Putting a finger on the value of yr life is crazy. Isn’t yr life invaluable and priceless?

Indian consumers have bought life insurance for reasons of tax saving rather than the core need of providing for one’s family in case of death of breadwinner.

Secondly, Indian consumers have been unaware that insurance too needs change with every change in one’s life stage (e.g., if one gets married or has children, one’s need for insurance goes up).

As a result the average insurance size is less than Rs 1,00,000. This is less than the price of a car yet to be made. And every car has to be insured by thr rule of the land. This implies that people who think they are insured are also heavily under-insured.

Heard of this yaksha question: What is the greatest mystery on earth? Yudhisthir answers, Every one has to die. But no one thinks that for himself. This is the greatest mystery.”

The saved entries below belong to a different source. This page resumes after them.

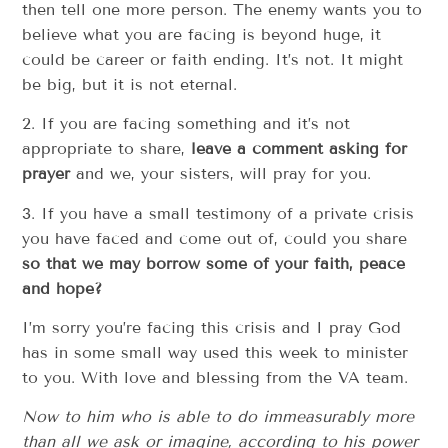
then tell one more person. The enemy wants you to
believe what you are facing is beyond huge, it
could be career or faith ending. It’s not. It might
be big, but it is not eternal.
2. If you are facing something and it’s not
appropriate to share,
leave a comment asking for
prayer
and we, your sisters, will pray for you.
3. If you have a small testimony of a private crisis
you have faced and come out of, could you share
so that we may borrow some of your faith, peace
and hope?
I’m sorry you’re facing this crisis and I pray God
has in some small way used this week to minister
to you. With love and blessing from the VA team.
Now to him who is able to do immeasurably more
than all we ask or imagine, according to his power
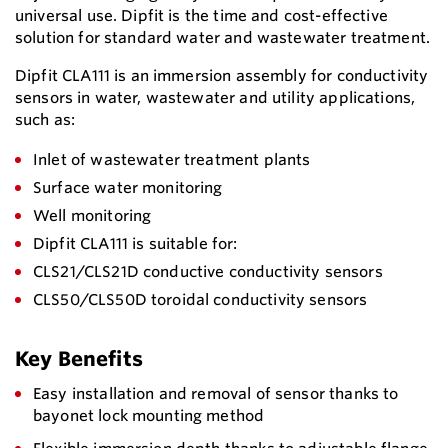
universal use. Dipfit is the time and cost-effective
solution for standard water and wastewater treatment.
Dipfit CLA111 is an immersion assembly for conductivity
sensors in water, wastewater and utility applications,
such as:
Inlet of wastewater treatment plants
Surface water monitoring
Well monitoring
Dipfit CLA111 is suitable for:
CLS21/CLS21D conductive conductivity sensors
CLS50/CLS50D toroidal conductivity sensors
Key Benefits
Easy installation and removal of sensor thanks to
bayonet lock mounting method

In a broad economic sense, insurance transfers risk from individuals to a larger group, this is
better able to pay for losses.

So how do you calculate yr Insurance need? Start with calculating yr Human Life Value (HLV). A very simple way of looking at it is as follows. Imagine a monthly income of Rs 10000 and the net income provided to the family is Rs 8000 after deducting Rs 2000 for personal expenses. Thus the annual income provided to yr family is Rs 96000. The amount of money which will earn Rs 96000 pa at 8% interest rate is Rs 12,00,000. This is only a representation of the value of HLV. It is not the exact way of calculating yr HLV.

The future income growth, yr income generating assets, liabilities, spouse income, children’s
education, etc are also to be factored in.